A pre-trained BERT model is turned into a trainable keras layer and applied to Aspect-Based Sentiment Analysis.
- Preprocessing and Tokenization:
- DistilBERT tokenizer is used
- Text and topics of tweet are converted to integers after tokenizing and then labels are one-hot encoded and labels are converted to numbers.
- Model 1: Prebuilt Sequence Classification:
- A sequence classification model based on distillBERT is used.
- Model 2: Neural bag of words using BERT
- Model 3: LSTM with BERT
The following things are performed here:
- A two layer Bidirectional GRU and Multi-layer FFNN is created to compute the ner scores for individual tokens.
- The predictions of NER from the IO label is created.
A coreference system based on the mention-ranking algorithm is built here.
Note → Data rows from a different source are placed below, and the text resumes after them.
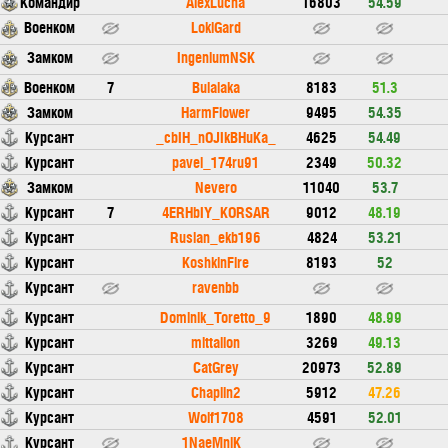
Командир
AlexLucha
16803
54.59
Военком
LokiGard
Замком
IngeniumNSK
Военком
7
Bulalaka
8183
51.3
Замком
HarmFlower
9495
54.35
Курсант
_cbIH_nOJIkBHuKa_
4625
54.49
Курсант
pavel_174ru91
2349
50.32
Замком
Nevero
11040
53.7
Курсант
7
4ERHbIY_KORSAR
9012
48.19
Курсант
Ruslan_ekb196
4824
53.21
Курсант
KoshkinFire
8193
52
Курсант
ravenbb
Курсант
Dominik_Toretto_9
1890
48.99
Курсант
mittalion
3269
49.13
Курсант
CatGrey
20973
52.89
Курсант
Chaplin2
5912
47.26
Курсант
Wolf1708
4591
52.01
Курсант
1NaeMniK_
- Embedding dictionary is created first. To prepare the each dataset for the coreference resolution model, variables are created from each document
- Getting the mentions from the clusters.
- Turning the sentences into embeddings and the mention indices into vectors.
- Generating Mention Pairs.
- During pre-processing since it is arabic language, diacritics are also removed to improve overall performance.
- Coreference resolution model is then built by using mention pair classification model. Document is encoded using Bidirectional LSTMs. Finally, Multilayer feed-forward neural network is created to compute the mention-pair scores.
- Coreference Resolution models are evaluated by building coreference clusters and then these clusters are evaluated using CONLL score.
Two different DA classification models are used here.
- Model 1 has arhitecture as - Embedding layer, BLSTM layers, Fully Connected (Dense) layer, Softmax activation
- Model 2 - Balanced Network
- As the dataset is highly imbalanced, minority classes are weighted up proportionally to their underrepresentation while training.
- Using Context for Dialog Act Classification
- We expect there is valuable sequential information among the DA tags. So in this section we apply a BiLSTM on top of the sentence CNN representation. The CNN model learns textual information in each utterance for DA classification. Here, we use bidirectional-LSTM (BLSTM) to learn the context before and after the current utterance.
- This model has architecture as - Word Embedding, CNN, Bidirectional LSTM, Fully-Connected output
- Encoder is implemented which is producing an "output" vector and a "hidden state" vector at each time step. A bidirectional GRU is defined and the embedding is passed into that GRU.
- The decoder with attention is created which allows the decoder to focus on specific parts of the input sequence rather than using the whole set context at each step to deal with information loss. The attention layer is called and GRU is used for decoding.
- The behaviour and the properties of the encoder-decoder network is evaluated.